(Saved data entries)
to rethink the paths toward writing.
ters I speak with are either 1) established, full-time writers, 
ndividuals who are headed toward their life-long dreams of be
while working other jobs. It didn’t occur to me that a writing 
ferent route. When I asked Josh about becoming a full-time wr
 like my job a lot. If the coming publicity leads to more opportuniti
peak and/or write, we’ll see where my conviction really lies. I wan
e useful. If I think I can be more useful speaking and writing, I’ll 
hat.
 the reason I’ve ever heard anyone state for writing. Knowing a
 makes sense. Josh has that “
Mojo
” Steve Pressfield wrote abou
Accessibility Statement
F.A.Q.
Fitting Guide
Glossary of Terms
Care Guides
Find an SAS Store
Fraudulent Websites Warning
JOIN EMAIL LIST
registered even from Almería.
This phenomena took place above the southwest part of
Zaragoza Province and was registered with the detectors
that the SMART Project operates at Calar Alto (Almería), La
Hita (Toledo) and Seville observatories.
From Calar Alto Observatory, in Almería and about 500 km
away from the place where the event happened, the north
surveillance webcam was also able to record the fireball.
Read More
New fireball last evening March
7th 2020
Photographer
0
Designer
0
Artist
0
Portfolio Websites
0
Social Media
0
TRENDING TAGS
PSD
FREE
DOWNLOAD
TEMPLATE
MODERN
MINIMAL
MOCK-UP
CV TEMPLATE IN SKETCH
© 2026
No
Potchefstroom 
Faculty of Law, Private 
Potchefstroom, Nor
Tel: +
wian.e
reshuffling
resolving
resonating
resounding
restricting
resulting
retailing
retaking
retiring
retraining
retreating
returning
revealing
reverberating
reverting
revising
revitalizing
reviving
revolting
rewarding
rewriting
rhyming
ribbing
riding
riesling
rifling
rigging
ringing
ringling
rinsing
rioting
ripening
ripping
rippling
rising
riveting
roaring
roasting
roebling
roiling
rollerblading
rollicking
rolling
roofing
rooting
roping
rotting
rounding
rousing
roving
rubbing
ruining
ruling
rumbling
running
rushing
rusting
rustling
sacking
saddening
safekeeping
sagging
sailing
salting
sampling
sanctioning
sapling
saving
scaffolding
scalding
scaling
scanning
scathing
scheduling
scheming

* * *

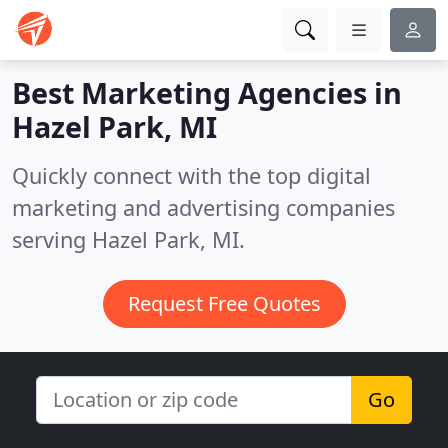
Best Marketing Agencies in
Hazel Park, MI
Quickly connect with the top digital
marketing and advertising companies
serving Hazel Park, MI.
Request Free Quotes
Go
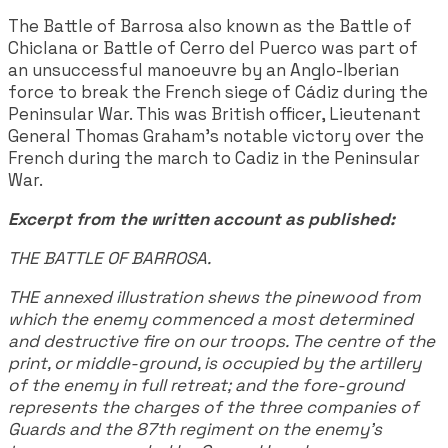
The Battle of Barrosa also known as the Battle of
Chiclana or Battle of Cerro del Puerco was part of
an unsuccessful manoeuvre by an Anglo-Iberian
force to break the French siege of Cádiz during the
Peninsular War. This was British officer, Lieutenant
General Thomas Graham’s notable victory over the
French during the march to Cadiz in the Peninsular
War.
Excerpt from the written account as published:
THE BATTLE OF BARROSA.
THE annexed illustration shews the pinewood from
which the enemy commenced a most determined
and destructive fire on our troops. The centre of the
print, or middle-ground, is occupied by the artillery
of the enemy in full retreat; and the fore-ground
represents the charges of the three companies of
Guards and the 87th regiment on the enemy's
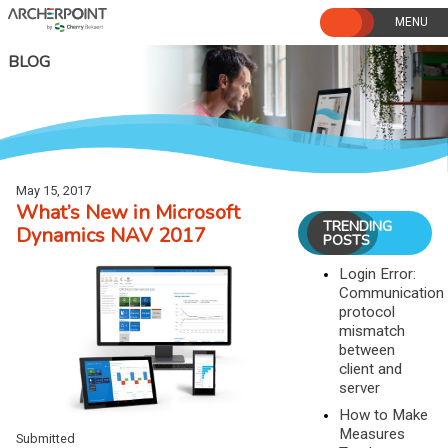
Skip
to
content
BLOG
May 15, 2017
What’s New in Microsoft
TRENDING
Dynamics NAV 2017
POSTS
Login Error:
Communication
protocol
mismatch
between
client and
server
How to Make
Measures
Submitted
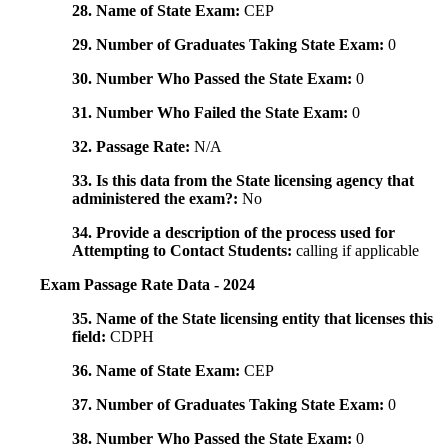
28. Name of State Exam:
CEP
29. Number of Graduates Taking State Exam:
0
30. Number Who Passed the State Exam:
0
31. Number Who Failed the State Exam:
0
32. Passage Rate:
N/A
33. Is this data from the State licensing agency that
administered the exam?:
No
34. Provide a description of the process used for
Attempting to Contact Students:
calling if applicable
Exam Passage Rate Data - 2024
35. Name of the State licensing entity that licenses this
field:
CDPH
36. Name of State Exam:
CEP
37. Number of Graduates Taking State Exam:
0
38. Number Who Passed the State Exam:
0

*Work instruction*.
Each line above from the one containing "Quickly connect with the top digital" through the one containing "and destructive fire" is to be returned verbatim. Nothing else, and no pictures.

*Answer area*.
Quickly connect with the top digital
marketing and advertising companies
serving Hazel Park, MI.
Request Free Quotes
Go
The Battle of Barrosa also known as the Battle of
Chiclana or Battle of Cerro del Puerco was part of
an unsuccessful manoeuvre by an Anglo-Iberian
force to break the French siege of Cádiz during the
Peninsular War. This was British officer, Lieutenant
General Thomas Graham’s notable victory over the
French during the march to Cadiz in the Peninsular
War.
Excerpt from the written account as published:
THE BATTLE OF BARROSA.
THE annexed illustration shews the pinewood from
which the enemy commenced a most determined
and destructive fire on our troops. The centre of the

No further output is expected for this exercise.